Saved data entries
##############################
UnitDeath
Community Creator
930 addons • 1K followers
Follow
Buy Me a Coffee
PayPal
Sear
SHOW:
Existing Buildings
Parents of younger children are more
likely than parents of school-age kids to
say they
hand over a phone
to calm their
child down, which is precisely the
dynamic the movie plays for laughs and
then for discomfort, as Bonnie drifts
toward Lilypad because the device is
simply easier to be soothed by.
##############################
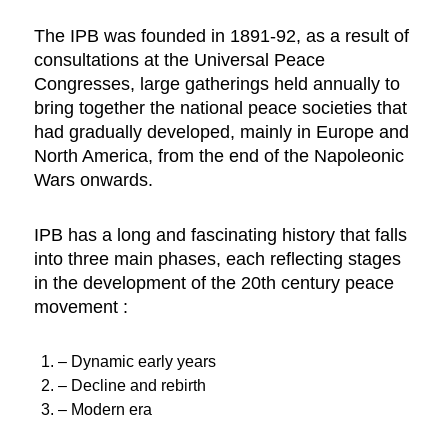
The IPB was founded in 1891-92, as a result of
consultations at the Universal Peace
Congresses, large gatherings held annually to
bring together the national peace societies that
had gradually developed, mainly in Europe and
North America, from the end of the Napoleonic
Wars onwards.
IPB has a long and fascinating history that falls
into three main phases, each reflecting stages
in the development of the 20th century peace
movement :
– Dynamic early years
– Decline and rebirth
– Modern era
##############################
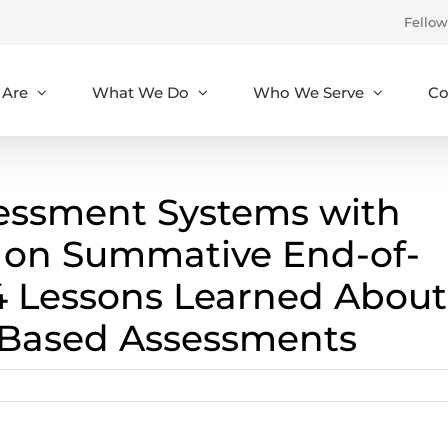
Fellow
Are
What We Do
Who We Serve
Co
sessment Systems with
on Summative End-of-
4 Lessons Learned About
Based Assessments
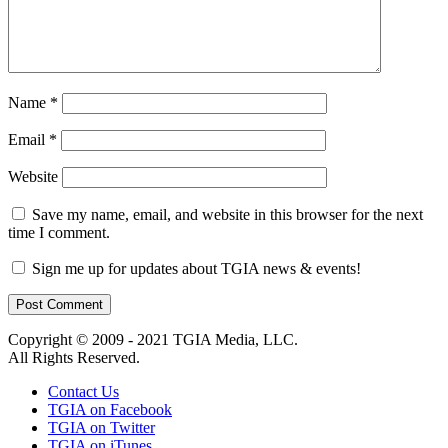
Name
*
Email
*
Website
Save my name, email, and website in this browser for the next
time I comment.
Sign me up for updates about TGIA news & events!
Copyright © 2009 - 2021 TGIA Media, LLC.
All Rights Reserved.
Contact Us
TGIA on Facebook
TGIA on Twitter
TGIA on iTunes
##############################
### [EXERCISE BRIEF]
Make an exact copy of the lines above, beginning with the line with "4 Lessons Learned About" and ending with the line with "TGIA on iTunes", and keep the pictures out of it.

### [OUTPUT BELOW]
4 Lessons Learned About
Based Assessments
Name
*
Email
*
Website
Save my name, email, and website in this browser for the next
time I comment.
Sign me up for updates about TGIA news & events!
Copyright © 2009 - 2021 TGIA Media, LLC.
All Rights Reserved.
Contact Us
TGIA on Facebook
TGIA on Twitter
TGIA on iTunes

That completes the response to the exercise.